Booth frowned. One of the men was himself and the other was the guy in the picture Bones had brought back from Washington.
“Now watch.” Delicately, Angela adjusted the controls. The two holograms slid toward each other, overlapping and becoming one. “This is you – I mean not even an ancestor who resembles you. You. Kinda creepy, huh?”
“It’s got to be a fake somehow.” Booth couldn’t tear his eyes from the holograms. They split and merged over and over. A perfect match each time.
“Why?” Brennan asked.
“To freak the Feds.” Hodgins nodded sagely. “To hide Cooper’s money.”
“What? What does this have to do with Cooper’s money – the stolen money?” Booth corrected himself quickly. It was not Cooper’s money. Technically, it was the insurance company’s money.
“Well… did you find it?” Hodgins asked.
“Yes – no – “ Booth finally pulled his gaze from the holograms. “Not all of it.”
“There you go.” The other man’s blue eyes lit up, the conspiracy fueling his imagination. “I bet the statute of limitations is up on it, too.”
“Cooper was indicted in a Federal court; there is no statute of limitations.” Booth told him. “The insurance company’s claim on the money is still good – it shows up, and they’ll confiscate it.”
“Figures.” Hodgins frowned, his neat conspiracy theory evaporating into smoke without the mirrors. “The government’s always got a way around the law.”
“Sure, man, whatever.” Booth shook his head. He wasn't getting into the arguement that the government made the laws.
“This isn’t a fake.” Angela interrupted her fiancé. “It’s a real photograph, probably from a cheap personal camera; they were pretty popular at the time.”
“It’s most likely from a Kodak Pocket Instamatic 20, circa 1972 to 1975.” Brennan confirmed. When the others turned to look at her, she shrugged. “My brother got one for Christmas one year. The pictures looked like that.”
“Oh, my God, remember those commercials with Michael Landon?” Hodgins fluffed his hair up. “All that hair?”
“He spent a lot of time at the little beauty shop on the prairie? But he was hot.” Cam laughed.
“The only odd thing, there really should be a reflection of Booth here on this object.” Angela tapped something harvest gold colored on the picture. “But there’s not. I just noticed that.”
“The only odd thing?” Booth’s eyebrows went up. “Besides it not being me?”
Cam looked over Angela’s shoulder. “Is that a vase? Or a really ugly lamp? Hmm…” She frowned. “Maybe the flash washed it out. It’s an indoor shot, and those Pocket Instamatics had that funky flash extender.”
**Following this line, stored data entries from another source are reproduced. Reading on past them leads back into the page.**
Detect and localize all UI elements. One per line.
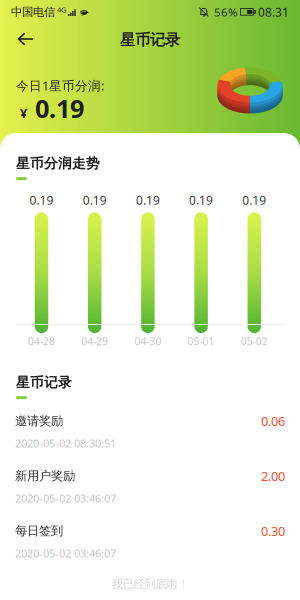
staticText: 今日1星币分润: <box>16 77 104 94</box>
staticText: 0.06 <box>261 412 285 430</box>
staticText: 05-02 <box>241 334 268 348</box>
staticText: 04-29 <box>81 334 108 348</box>
staticText: 4G <box>57 4 66 15</box>
staticText: 2020-05-02 08:30:51 <box>15 436 116 451</box>
staticText: 0.19 <box>83 192 107 208</box>
button[interactable]: 每日签到 <box>0 514 300 569</box>
staticText: 邀请奖励 <box>15 413 63 429</box>
staticText: 08:31 <box>258 4 289 20</box>
staticText: 04-28 <box>28 334 55 348</box>
staticText: 2020-05-02 03:46:07 <box>15 491 116 506</box>
staticText: 星币记录 <box>120 30 180 50</box>
staticText: ¥ <box>20 104 27 122</box>
button[interactable]: 新用户奖励 <box>0 459 300 514</box>
staticText: 每日签到 <box>15 523 63 539</box>
staticText: 0.30 <box>261 522 285 540</box>
staticText: 56% <box>214 4 238 20</box>
staticText: 星币记录 <box>16 374 72 391</box>
button[interactable]: 邀请奖励 <box>0 404 300 459</box>
staticText: 0.19 <box>136 192 160 208</box>
staticText: 星币分润走势 <box>16 155 100 172</box>
staticText: 05-01 <box>188 334 215 348</box>
staticText: 0.19 <box>30 192 54 208</box>
staticText: 0.19 <box>35 91 84 126</box>
staticText: 0.19 <box>242 192 266 208</box>
staticText: 2.00 <box>261 467 285 485</box>
staticText: 新用户奖励 <box>15 468 75 484</box>
staticText: 我已经到底啦！ <box>112 577 188 591</box>
button[interactable]: Back <box>6 24 46 54</box>
staticText: 中国电信 <box>11 5 55 19</box>
staticText: 2020-05-02 03:46:07 <box>15 546 116 561</box>
staticText: 04-30 <box>134 334 161 348</box>
staticText: 0.19 <box>189 192 213 208</box>
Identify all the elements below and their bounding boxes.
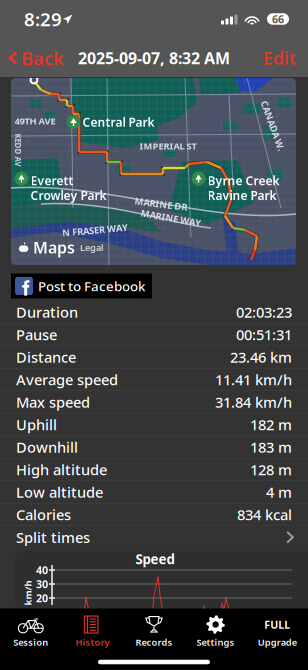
staticText: KEDD AV bbox=[2, 145, 34, 155]
staticText: 4 m bbox=[266, 482, 292, 502]
staticText: Central Park bbox=[82, 114, 154, 130]
staticText: Duration bbox=[16, 302, 78, 322]
button[interactable]: Session bbox=[0, 611, 62, 649]
staticText: Maps bbox=[33, 237, 75, 258]
staticText: Uphill bbox=[16, 415, 57, 434]
staticText: Ravine Park bbox=[208, 188, 276, 203]
staticText: Post to Facebook bbox=[38, 277, 145, 295]
staticText: Max speed bbox=[16, 392, 90, 412]
staticText: 834 kcal bbox=[237, 505, 292, 524]
staticText: History bbox=[75, 636, 109, 648]
staticText: Split times bbox=[16, 528, 90, 547]
staticText: 31.84 km/h bbox=[215, 392, 292, 412]
staticText: Upgrade bbox=[258, 636, 297, 648]
staticText: Settings bbox=[197, 636, 235, 648]
staticText: Records bbox=[136, 636, 172, 648]
staticText: N FRASER WAY bbox=[62, 224, 128, 236]
button[interactable]: Split times bbox=[0, 526, 308, 548]
staticText: 00:51:31 bbox=[236, 325, 292, 344]
staticText: Downhill bbox=[16, 437, 78, 457]
staticText: MARINE DR bbox=[134, 198, 188, 210]
staticText: 182 m bbox=[250, 415, 292, 434]
staticText: 183 m bbox=[250, 437, 292, 457]
staticText: 11.41 km/h bbox=[215, 370, 292, 389]
staticText: Session bbox=[13, 636, 48, 648]
staticText: Speed bbox=[136, 550, 174, 568]
staticText: CANADA W. bbox=[246, 120, 300, 132]
staticText: 23.46 km bbox=[230, 347, 292, 367]
staticText: 49TH AVE bbox=[14, 115, 56, 127]
staticText: Distance bbox=[16, 347, 76, 367]
staticText: Pause bbox=[16, 325, 57, 344]
staticText: 02:03:23 bbox=[236, 302, 292, 322]
staticText: 128 m bbox=[250, 460, 292, 479]
staticText: Edit bbox=[263, 46, 296, 70]
staticText: Byrne Creek bbox=[208, 173, 280, 188]
staticText: 30 bbox=[36, 577, 48, 591]
button[interactable]: Post to Facebook bbox=[11, 274, 152, 298]
staticText: High altitude bbox=[16, 460, 107, 479]
staticText: Everett bbox=[30, 173, 74, 188]
button[interactable]: Records bbox=[123, 611, 185, 649]
staticText: Average speed bbox=[16, 370, 118, 389]
staticText: Legal bbox=[80, 241, 104, 254]
staticText: 66 bbox=[272, 12, 284, 26]
button[interactable]: Back bbox=[0, 43, 70, 73]
staticText: 20 bbox=[36, 591, 48, 605]
staticText: 2025-09-07, 8:32 AM bbox=[78, 47, 230, 69]
staticText: Back bbox=[21, 46, 64, 70]
staticText: Low altitude bbox=[16, 482, 103, 502]
staticText: MARINE WAY bbox=[140, 212, 202, 224]
staticText: Calories bbox=[16, 505, 71, 524]
staticText: Crowley Park bbox=[30, 188, 106, 203]
button[interactable]: FULL bbox=[246, 611, 308, 649]
button[interactable]: Edit bbox=[255, 43, 308, 73]
staticText: 40 bbox=[36, 563, 48, 577]
button[interactable]: Settings bbox=[185, 611, 246, 649]
staticText: FULL bbox=[264, 618, 290, 632]
staticText: km/h bbox=[16, 587, 40, 599]
staticText: 8:29 bbox=[24, 7, 62, 31]
staticText: IMPERIAL ST bbox=[140, 140, 196, 152]
button[interactable]: History bbox=[62, 611, 123, 649]
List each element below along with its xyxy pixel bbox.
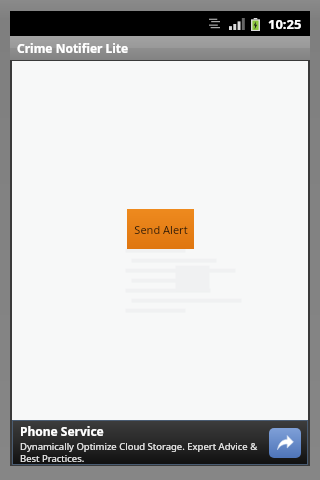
staticText: Send Alert (134, 222, 188, 237)
button[interactable]: Send Alert (127, 209, 194, 249)
button[interactable]: Phone Service (13, 421, 307, 464)
staticText: Phone Service (20, 423, 104, 439)
staticText: 10:25 (268, 15, 302, 33)
staticText: Crime Notifier Lite (17, 40, 129, 56)
button[interactable]: Open advertisement (269, 428, 301, 458)
staticText: Dynamically Optimize Cloud Storage. Expe… (20, 440, 269, 464)
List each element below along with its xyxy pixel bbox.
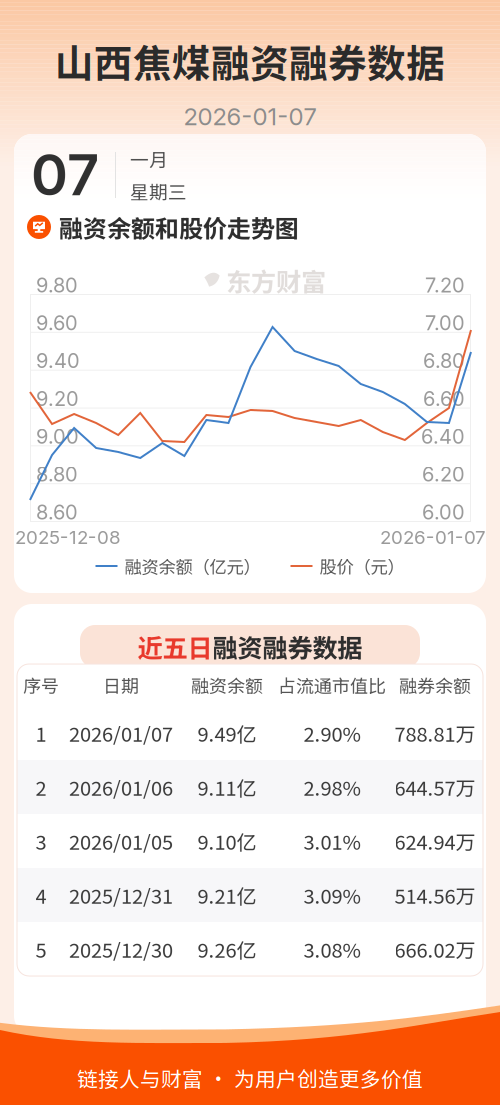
staticText: 9.26亿	[198, 934, 256, 964]
staticText: 3.01%	[304, 826, 360, 856]
staticText: 5	[36, 934, 46, 964]
staticText: 山西焦煤融资融券数据	[55, 33, 445, 89]
staticText: 融资余额（亿元）	[124, 554, 260, 579]
staticText: 链接人与财富 · 为用户创造更多价值	[77, 1063, 423, 1093]
staticText: 2026/01/06	[69, 772, 173, 802]
staticText: 6.60	[423, 386, 465, 411]
staticText: 2026/01/07	[69, 718, 173, 748]
staticText: 2026-01-07	[184, 102, 316, 131]
staticText: 6.80	[423, 349, 465, 373]
staticText: 9.40	[36, 349, 80, 373]
staticText: 2026-01-07	[380, 526, 486, 549]
staticText: 融券余额	[399, 672, 471, 698]
staticText: 3	[36, 826, 46, 856]
staticText: 624.94万	[394, 826, 476, 856]
staticText: 近五日	[138, 628, 212, 665]
staticText: 6.40	[421, 424, 465, 448]
staticText: 2026/01/05	[69, 826, 173, 856]
staticText: 2.90%	[304, 718, 360, 748]
staticText: 股价（元）	[320, 554, 404, 579]
staticText: 666.02万	[394, 934, 476, 964]
staticText: 占流通市值比	[278, 672, 386, 698]
staticText: 7.20	[425, 273, 465, 297]
staticText: 融资融券数据	[212, 628, 362, 665]
staticText: 9.10亿	[198, 826, 256, 856]
staticText: 6.00	[422, 500, 465, 524]
staticText: 4	[36, 880, 46, 910]
staticText: 514.56万	[394, 880, 476, 910]
staticText: 9.00	[36, 424, 79, 448]
staticText: 9.60	[36, 311, 78, 335]
staticText: 3.08%	[304, 934, 360, 964]
staticText: 644.57万	[394, 772, 476, 802]
staticText: 1	[36, 718, 46, 748]
staticText: 9.20	[36, 386, 79, 411]
staticText: 一月	[130, 146, 168, 172]
staticText: 9.80	[36, 273, 78, 297]
staticText: 8.80	[36, 462, 78, 486]
staticText: 9.49亿	[198, 718, 256, 748]
staticText: 融资余额	[191, 672, 263, 698]
staticText: 9.11亿	[198, 772, 256, 802]
staticText: 星期三	[130, 178, 187, 204]
staticText: 日期	[103, 672, 139, 698]
staticText: 7.00	[425, 311, 465, 335]
staticText: 序号	[23, 672, 59, 698]
staticText: 07	[31, 141, 99, 209]
staticText: 融资余额和股价走势图	[59, 210, 299, 244]
staticText: 3.09%	[304, 880, 360, 910]
staticText: 788.81万	[394, 718, 476, 748]
staticText: 2025/12/31	[69, 880, 173, 910]
staticText: 东方财富	[226, 262, 326, 299]
staticText: 9.21亿	[198, 880, 256, 910]
staticText: 8.60	[36, 500, 78, 524]
staticText: 2025/12/30	[69, 934, 173, 964]
staticText: 2.98%	[304, 772, 360, 802]
staticText: 2025-12-08	[15, 526, 121, 549]
staticText: 6.20	[422, 462, 465, 486]
staticText: 2	[36, 772, 46, 802]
“It’s not me.” Booth repeated.
“Could be. Plus the picture is really badly faded out.” Angela shook her head sadly. “That happens with old pictures if they’re not taken care of.”
“For the last time – “ Booth snatched the picture out of her hands. “It’s not me!”
“Chill, man, it’s probably a practical joke.” Hodgins grinned. “One of your buddies in black is yanking your chain.”
Booth's eyes narrowed as he remembered how he’d bumped into Conrad on the way out of the FBI building. Maybe it hadn’t been such an accidental meeting after all. The guy had probably set this whole thing up as a joke.
He tossed the picture down and jerked his thumb in the general direction of the table where the remains rested. “Have you done any work on what’s his name?”
“You mean Mr. Cooper?” Brennan smiled.